My last meeting with him was very encouraging. He said I had accepted the diagnosis well, embraced it, and seemed to be on a good path for managing my pain. I still have some doctors I need to see about all of the elements that are finely balanced within the body to either contribute to or take away from my fibromyalgia symptoms. I’m just so glad I have a name for what my body is doing. But when I tell people that name…
“Oh, you mean you are in pain, like, all the time.”

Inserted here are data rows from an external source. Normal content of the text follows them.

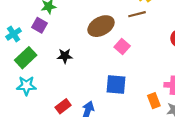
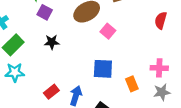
purple square: (39, 25) -> (45, 12), moved
orange rectangle: (154, 101) -> (132, 84), moved

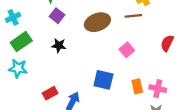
pink square: (108, 31) -> (127, 50), moved
orange rectangle: (132, 84) -> (137, 86), moved

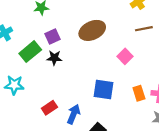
purple square: (57, 16) -> (53, 36), moved, turned 32
brown line: (133, 16) -> (144, 29), moved
green rectangle: (21, 42) -> (30, 52), moved

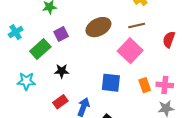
brown line: (144, 29) -> (137, 25), moved
pink square: (125, 56) -> (130, 51), size x1.6
black star: (54, 58) -> (62, 71), moved

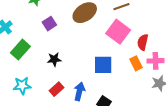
red semicircle: (169, 40) -> (143, 42), moved
green rectangle: (40, 49) -> (20, 50), moved
cyan star: (26, 81) -> (22, 86), moved

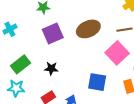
purple square: (49, 24) -> (53, 33), size x1.5
green rectangle: (20, 50) -> (20, 64), moved

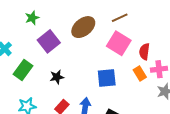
green rectangle: (20, 64) -> (23, 70), moved

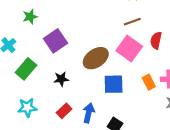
green star: (32, 18) -> (30, 17), moved
brown ellipse: (83, 27) -> (96, 58), moved
red semicircle: (144, 52) -> (156, 41), moved

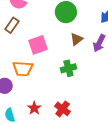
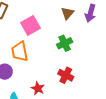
orange trapezoid: (23, 69) -> (20, 52), turned 85
red cross: (63, 109) -> (66, 75), moved

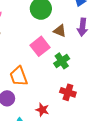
brown triangle: (67, 13) -> (60, 31), turned -40
pink square: (30, 25) -> (40, 46), moved

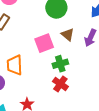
red cross: (68, 92) -> (60, 84), moved

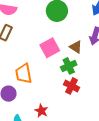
brown triangle: (68, 34) -> (76, 47), moved

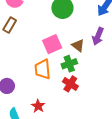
orange trapezoid: (24, 74) -> (43, 69), moved

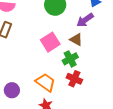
purple arrow: (98, 36) -> (85, 20), moved, turned 42
orange trapezoid: (43, 69) -> (45, 82), moved, turned 140

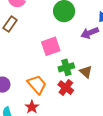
brown triangle: (76, 40) -> (86, 72), moved

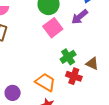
pink square: (51, 46) -> (53, 28), moved
brown triangle: (86, 72) -> (92, 64), moved

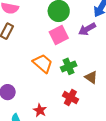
red cross: (74, 76) -> (70, 98), moved
orange trapezoid: (45, 82) -> (43, 63), moved

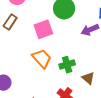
pink square: (59, 35) -> (43, 29), moved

Yes, but, it is a little more than that. I would not go so far as to call it a gift, but, because of it, I can sit with others in their pain and let them know I truly understand. My story can encourage others. When I started reading about other people who had fibromyalgia I had a sort of giddy feeling of, “No way, you too?” I felt I was learning to understand myself better and finding a community that understood what I meant by pain, confusion, forgetfulness and nausea. The term fibromyalgia (fibro) warrior is not a misnomer. It is a fight to get up every morning, but it’s a fight worth fighting. Every time I see the joy on people’s faces because of something I do or say that makes their day, it is worth the pain it took me to get here.